Fans of The Galactic Traveler's Guide know that the answer to life, to the Universe and to everything, is 42. The joke, of course, is that the truth can not be revealed by a single number.

And yet, it is the work often attributed to P Values: Measure the amazing result, given the assumptions made about the experience, including the lack of effect. If a P the value falls above or below an arbitrary threshold demarcating the 'statistical significance' (such as 0.05) decides whether assumptions are accepted, articles are published and products marketed. But using P Values ​​as the sole arbiter of what to accept as truth may also mean that some analyzes are biased, that some false positives are over-typed, and that some real effects are overlooked.

The change is in the air. In a commentary published in this week's issue, three statisticians call on scientists to abandon any statistical significance. Authors do not call P The values ​​themselves must be dropped as a statistical tool – they rather want their use removed as an arbitrary significance threshold. More than 800 researchers have added their names as signatories. A series of related articles are being published this week by the American Statistical Association (R. L. Wasserstein). et al. A m. Stat. https://doi.org/10.1080/00031305.2019.1583913; 2019). "The tool has become the tyrant," laments an article.

Statistical significance is so deeply integrated into scientific practice and evaluation that it would be painful to discover it. Critics will argue against the idea that arbitrary gatekeepers are better than fuzzy, and that the most useful argument is to know what results should count for (or against) the evidence of the ## 147 ## # # # # # # # # # # # # # # # # # # # # # # # # # # # # # # # # # # # # # # # # # # # # # # # # # # # # # # # # # # # # # # # # # 39; effect. There are reasonable points of view on all sides; Nature does not try to change the way it looks at statistical analysis in the evaluation of articles for the moment, but we encourage readers to share their views (see go.nature.com/correspondence).
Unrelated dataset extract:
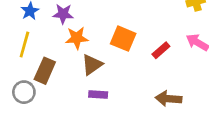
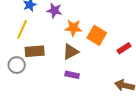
orange star: (77, 38) -> (73, 28), moved
brown rectangle: (45, 71) -> (35, 51), turned 54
If researchers eliminate statistical significance, what should they do instead? They can start by learning about statistical misconceptions. The most important will be the courage to consider uncertainty from several angles in each study. Logic, basic knowledge and experimental design should be considered in parallel P values ​​and similar measures to reach a conclusion and decide on its certainty.

When developing the methods to be used, researchers must also focus as much as possible on concrete problems. People who are fighting to death for abstract theories on how best to use statistics often agree on the results when they are presented with concrete scenarios.

Researchers must look to analyze the data in several ways to see if different analyzes converge to the same answer. Projects involving outsourced analyzes of a dataset to various teams suggest that this approach can work to validate results and offer new insights.

In short, be skeptical, choose a good question and try to answer it in different ways. It takes a lot of numbers to get close to the truth.